## What the task asks
Within the entries below, please return exactly the lines from the one with "prostor před kamerou v" through the one with "Umweltüberwachung und -kontrolle", leaving out any pictures.

● ● ● ● ●

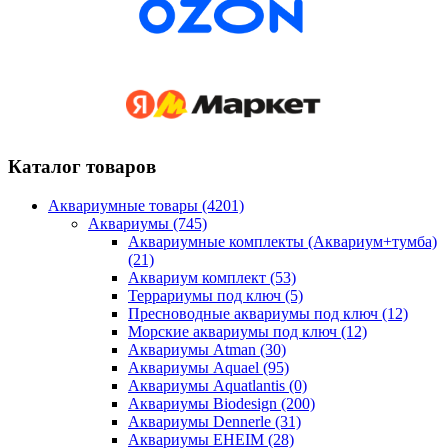
Каталог товаров
Аквариумные товары (4201)
Аквариумы (745)
Аквариумные комплекты (Аквариум+тумба)
(21)
Аквариум комплект (53)
Террариумы под ключ (5)
Пресноводные аквариумы под ключ (12)
Морские аквариумы под ключ (12)
Аквариумы Atman (30)
Аквариумы Aquael (95)
Аквариумы Aquatlantis (0)
Аквариумы Biodesign (200)
Аквариумы Dennerle (31)
Аквариумы EHEIM (28)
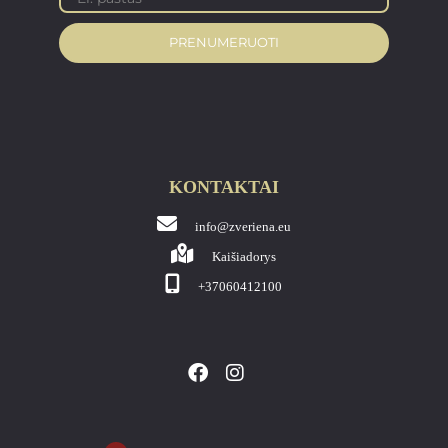
PRENUMERUOTI
KONTAKTAI
info@zveriena.eu
Kaišiadorys
+37060412100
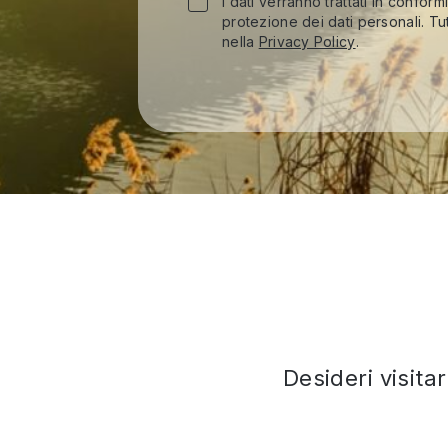
I dati verranno trattati in conform
protezione dei dati personali. Tut
nella
Privacy Policy
.
Desideri visita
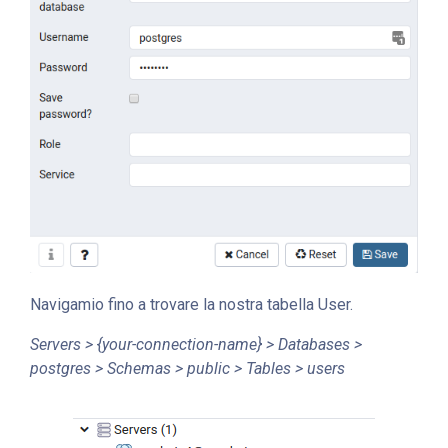
Navigamio fino a trovare la nostra tabella User.
Servers > {your-connection-name} > Databases >
postgres > Schemas > public > Tables > users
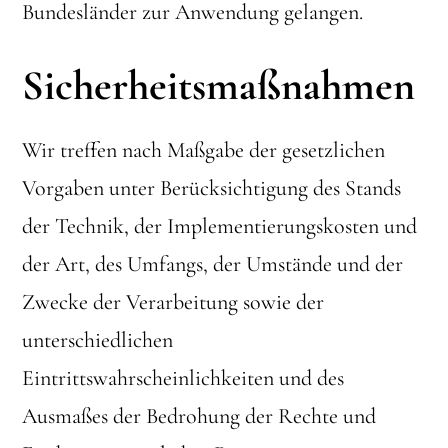
Bundesländer zur Anwendung gelangen.
Sicherheitsmaßnahmen
Wir treffen nach Maßgabe der gesetzlichen
Vorgaben unter Berücksichtigung des Stands
der Technik, der Implementierungskosten und
der Art, des Umfangs, der Umstände und der
Zwecke der Verarbeitung sowie der
unterschiedlichen
Eintrittswahrscheinlichkeiten und des
Ausmaßes der Bedrohung der Rechte und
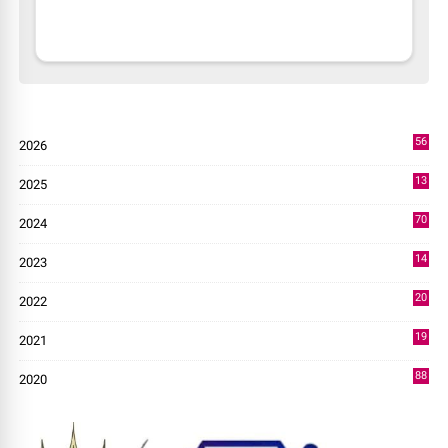
56
2026
3
13
2025
49
70
2024
7
14
2023
43
20
2022
14
19
2021
73
88
2020
0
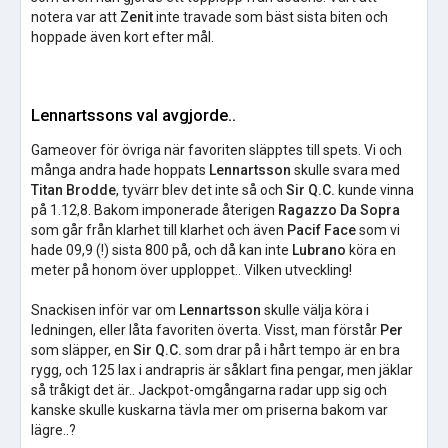
notera var att
Zenit
inte travade som bäst sista biten och
hoppade även kort efter mål.
Lennartssons val avgjorde..
Gameover för övriga när favoriten släpptes till spets. Vi och
många andra hade hoppats
Lennartsson
skulle svara med
Titan Brodde
, tyvärr blev det inte så och
Sir Q.C.
kunde vinna
på 1.12,8. Bakom imponerade återigen
Ragazzo Da Sopra
som går från klarhet till klarhet och även
Pacif Face
som vi
hade 09,9 (!) sista 800 på, och då kan inte
Lubrano
köra en
meter på honom över upploppet.. Vilken utveckling!
Snackisen inför var om
Lennartsson
skulle välja köra i
ledningen, eller låta favoriten överta. Visst, man förstår
Per
som släpper, en
Sir Q.C.
som drar på i hårt tempo är en bra
rygg, och 125 lax i andrapris är såklart fina pengar, men jäklar
så tråkigt det är.. Jackpot-omgångarna radar upp sig och
kanske skulle kuskarna tävla mer om priserna bakom var
lägre..?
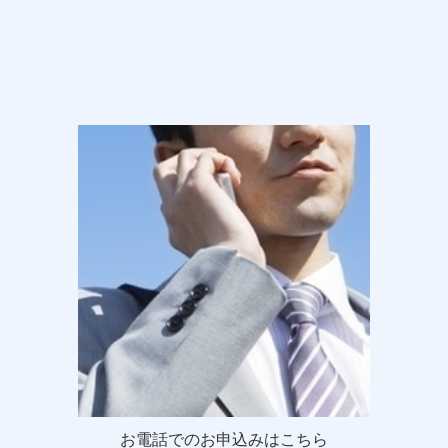
お電話でのお申込みはこちら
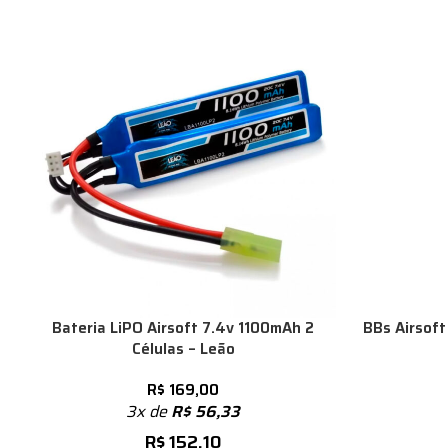
Bateria LiPO Airsoft 7.4v 1100mAh 2
BBs Airsoft
Células – Leão
R$
169,00
3x de
R$
56,33
R$
152,10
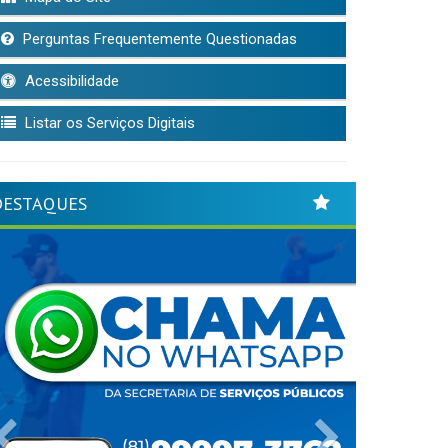
Perguntas Frequentemente Questionadas
Acessibilidade
Listar os Serviços Digitais
DESTAQUES
Previous
Next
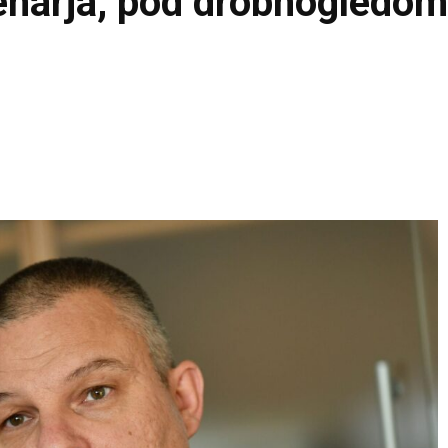
enarja, pod drobnogledo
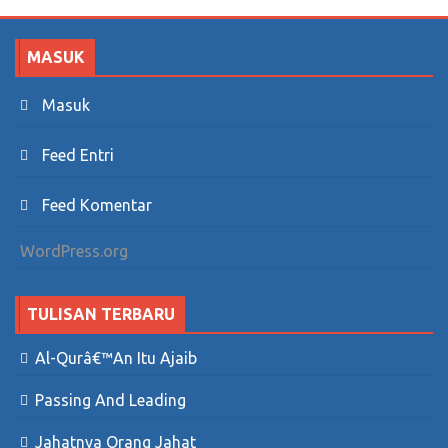
MASUK
Masuk
Feed Entri
Feed Komentar
WordPress.org
TULISAN TERBARU
Al-Qurâ€™an Itu Ajaib
Passing And Leading
Jahatnya Orang Jahat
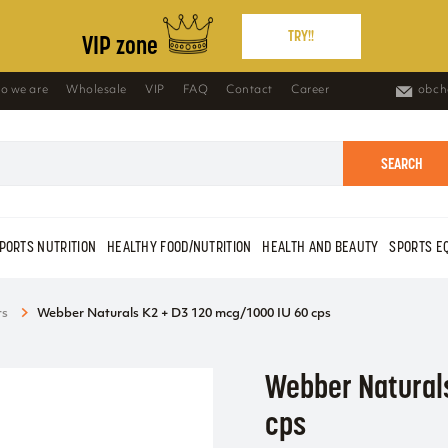
TRY!!
VIP zone
o we are
Wholesale
VIP
FAQ
Contact
Career
obch
SEARCH
PORTS NUTRITION
HEALTHY FOOD/NUTRITION
HEALTH AND BEAUTY
SPORTS E
ts
Webber Naturals K2 + D3 120 mcg/1000 IU 60 cps
Webber Natural
cps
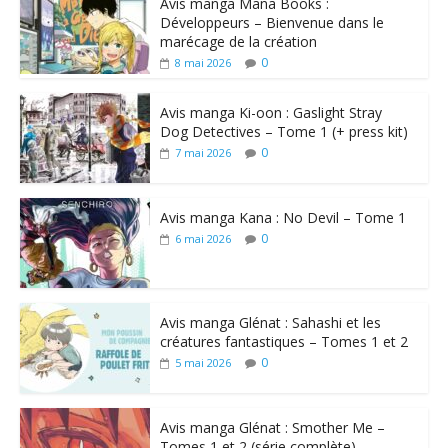
Avis manga Mana Books :
Développeurs – Bienvenue dans le
marécage de la création
0
8 mai 2026
Avis manga Ki-oon : Gaslight Stray
Dog Detectives – Tome 1 (+ press kit)
0
7 mai 2026
Avis manga Kana : No Devil – Tome 1
0
6 mai 2026
Avis manga Glénat : Sahashi et les
créatures fantastiques – Tomes 1 et 2
0
5 mai 2026
Avis manga Glénat : Smother Me –
Tomes 1 et 2 (série complète)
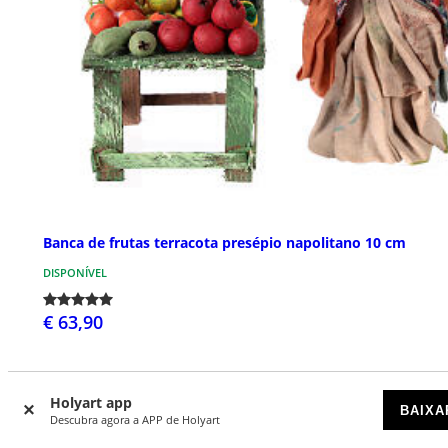
Banca de frutas terracota presépio napolitano 10 cm
DISPONÍVEL
€ 63,90
Holyart app
BAIXA
Descubra agora a APP de Holyart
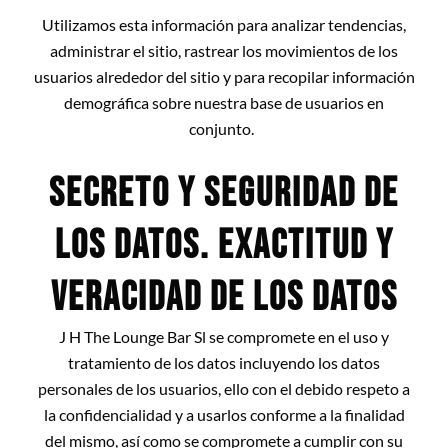
Utilizamos esta información para analizar tendencias,
administrar el sitio, rastrear los movimientos de los
usuarios alrededor del sitio y para recopilar información
demográfica sobre nuestra base de usuarios en
conjunto.
SECRETO Y SEGURIDAD DE
LOS DATOS. EXACTITUD Y
VERACIDAD DE LOS DATOS
J H The Lounge Bar Sl
se compromete en el uso y
tratamiento de los datos incluyendo los datos
personales de los usuarios, ello con el debido respeto a
la confidencialidad y a usarlos conforme a la finalidad
del mismo, así como se compromete a cumplir con su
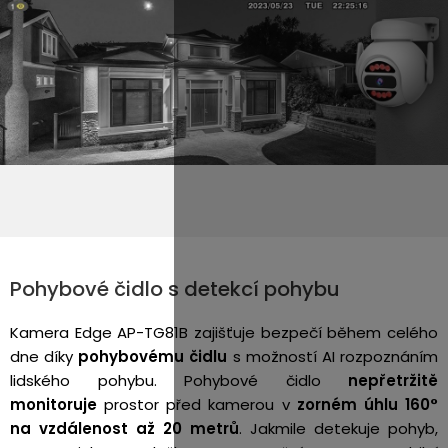
Pohybové čidlo s detekcí pohybu
Kamera Edge AP-TG81B
zajišťuje bezpečí během celého
dne díky
pohybovému čidlu
s možností AI rozpoznáním
lidského pohybu. Pohybové čidlo
nepřetržitě
monitoruje
prostor před kamerou v
zorném úhlu 160°
na vzdálenost až 20 metrů
.
Jakmile detekuje pohyb,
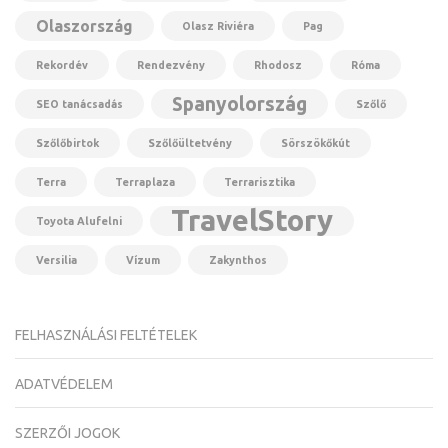
Olaszország
Olasz Riviéra
Pag
Rekordév
Rendezvény
Rhodosz
Róma
Spanyolország
SEO tanácsadás
Szőlő
Szőlőbirtok
Szőlőültetvény
Sörszökőkút
Terra
Terraplaza
Terrarisztika
TravelStory
Toyota Alufelni
Versilia
Vízum
Zakynthos
FELHASZNÁLÁSI FELTÉTELEK
ADATVÉDELEM
SZERZŐI JOGOK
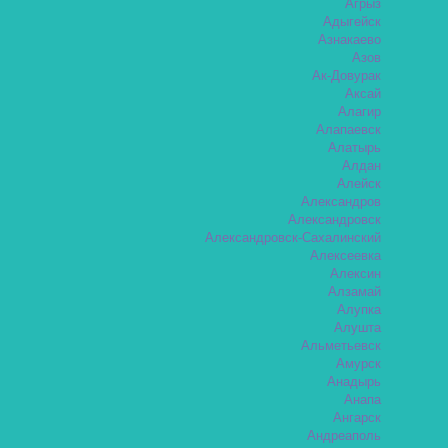
Агрыз
Адыгейск
Азнакаево
Азов
Ак-Довурак
Аксай
Алагир
Алапаевск
Алатырь
Алдан
Алейск
Александров
Александровск
Александровск-Сахалинский
Алексеевка
Алексин
Алзамай
Алупка
Алушта
Альметьевск
Амурск
Анадырь
Анапа
Ангарск
Андреаполь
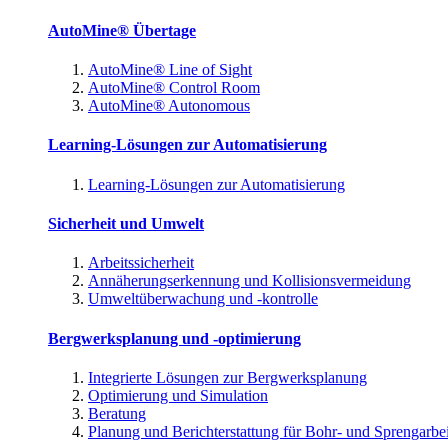
AutoMine® Übertage
AutoMine® Line of Sight
AutoMine® Control Room
AutoMine® Autonomous
Learning-Lösungen zur Automatisierung
Learning-Lösungen zur Automatisierung
Sicherheit und Umwelt
Arbeitssicherheit
Annäherungserkennung und Kollisionsvermeidung
Umweltüberwachung und -kontrolle
Bergwerksplanung und -optimierung
Integrierte Lösungen zur Bergwerksplanung
Optimierung und Simulation
Beratung
Planung und Berichterstattung für Bohr- und Sprengarbe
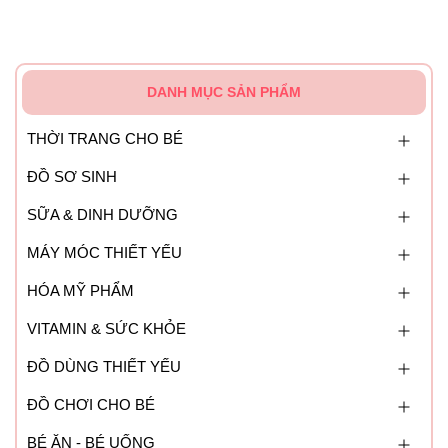
DANH MỤC SẢN PHẨM
THỜI TRANG CHO BÉ
ĐỒ SƠ SINH
SỮA & DINH DƯỠNG
MÁY MÓC THIẾT YẾU
HÓA MỸ PHẨM
VITAMIN & SỨC KHỎE
ĐỒ DÙNG THIẾT YẾU
ĐỒ CHƠI CHO BÉ
BÉ ĂN - BÉ UỐNG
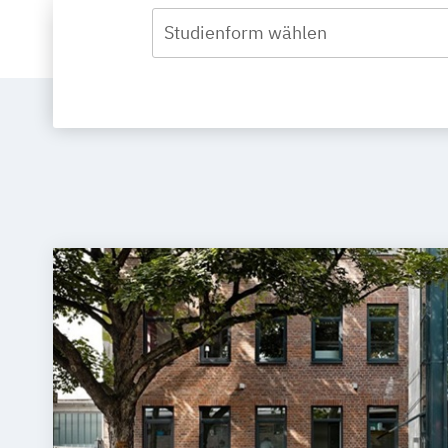
Studienform wählen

● ● ● ● ●

## Response area
prostor před kamerou v
zorném úhlu 160°
na vzdálenost až 20 metrů
.
Jakmile detekuje pohyb,
Olaszország
Olasz Riviéra
Pag
Rekordév
Rendezvény
Rhodosz
Róma
Spanyolország
SEO tanácsadás
Szőlő
Szőlőbirtok
Szőlőültetvény
Sörszökőkút
Terra
Terraplaza
Terrarisztika
TravelStory
Toyota Alufelni
Versilia
Vízum
Zakynthos
FELHASZNÁLÁSI FELTÉTELEK
ADATVÉDELEM
SZERZŐI JOGOK
Агрыз
Адыгейск
Азнакаево
Азов
Ак-Довурак
Аксай
Алагир
Алапаевск
Алатырь
Алдан
Алейск
Александров
Александровск
Александровск-Сахалинский
Алексеевка
Алексин
Алзамай
Алупка
Алушта
Альметьевск
Амурск
Анадырь
Анапа
Ангарск
Андреаполь
AutoMine® Übertage
AutoMine® Line of Sight
AutoMine® Control Room
AutoMine® Autonomous
Learning-Lösungen zur Automatisierung
Learning-Lösungen zur Automatisierung
Sicherheit und Umwelt
Arbeitssicherheit
Annäherungserkennung und Kollisionsvermeidung
Umweltüberwachung und -kontrolle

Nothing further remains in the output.